**Assignment:** Nothing but the lines holding the string "menuitem" should appear in the answer. Copy them from the entries.

**Data under study:**
━━━━━━
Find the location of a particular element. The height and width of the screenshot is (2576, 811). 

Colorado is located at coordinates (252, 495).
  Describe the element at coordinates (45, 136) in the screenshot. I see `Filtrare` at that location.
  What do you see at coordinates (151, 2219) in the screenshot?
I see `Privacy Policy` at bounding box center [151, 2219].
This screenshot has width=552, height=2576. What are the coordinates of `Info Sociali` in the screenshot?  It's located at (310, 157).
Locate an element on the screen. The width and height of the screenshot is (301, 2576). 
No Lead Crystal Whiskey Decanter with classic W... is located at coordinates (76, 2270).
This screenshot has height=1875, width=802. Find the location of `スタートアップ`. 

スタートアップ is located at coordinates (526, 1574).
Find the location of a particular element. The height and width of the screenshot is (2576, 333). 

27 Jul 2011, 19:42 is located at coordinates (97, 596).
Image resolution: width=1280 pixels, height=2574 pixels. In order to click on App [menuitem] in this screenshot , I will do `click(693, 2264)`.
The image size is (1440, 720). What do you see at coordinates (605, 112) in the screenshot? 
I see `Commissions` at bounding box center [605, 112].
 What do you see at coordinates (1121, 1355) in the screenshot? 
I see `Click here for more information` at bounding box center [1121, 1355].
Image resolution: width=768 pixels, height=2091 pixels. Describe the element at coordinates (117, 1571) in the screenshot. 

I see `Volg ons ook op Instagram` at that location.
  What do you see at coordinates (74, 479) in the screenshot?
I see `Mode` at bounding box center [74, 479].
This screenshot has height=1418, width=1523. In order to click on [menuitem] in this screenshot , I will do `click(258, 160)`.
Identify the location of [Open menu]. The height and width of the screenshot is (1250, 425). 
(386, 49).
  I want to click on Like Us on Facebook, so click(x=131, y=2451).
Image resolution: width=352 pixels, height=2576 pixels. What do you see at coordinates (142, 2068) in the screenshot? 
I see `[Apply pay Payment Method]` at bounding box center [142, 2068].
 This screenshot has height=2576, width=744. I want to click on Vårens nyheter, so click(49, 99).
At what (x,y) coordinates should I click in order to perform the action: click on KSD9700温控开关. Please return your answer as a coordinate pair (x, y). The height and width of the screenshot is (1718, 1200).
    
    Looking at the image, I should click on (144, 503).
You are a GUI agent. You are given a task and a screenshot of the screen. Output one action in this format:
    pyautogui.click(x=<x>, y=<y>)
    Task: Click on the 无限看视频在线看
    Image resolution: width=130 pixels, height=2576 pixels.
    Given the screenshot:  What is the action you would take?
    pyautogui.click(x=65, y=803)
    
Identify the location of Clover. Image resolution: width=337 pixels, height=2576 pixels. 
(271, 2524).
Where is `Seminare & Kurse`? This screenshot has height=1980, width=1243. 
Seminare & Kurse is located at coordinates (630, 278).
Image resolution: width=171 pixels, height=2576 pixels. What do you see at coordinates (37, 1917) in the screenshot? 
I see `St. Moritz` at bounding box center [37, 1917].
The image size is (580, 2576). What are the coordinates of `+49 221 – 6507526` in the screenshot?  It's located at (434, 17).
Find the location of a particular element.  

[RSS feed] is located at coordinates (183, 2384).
━━━━━━
**Result of the exercise:**
Image resolution: width=1280 pixels, height=2574 pixels. In order to click on App [menuitem] in this screenshot , I will do `click(693, 2264)`.
This screenshot has height=1418, width=1523. In order to click on [menuitem] in this screenshot , I will do `click(258, 160)`.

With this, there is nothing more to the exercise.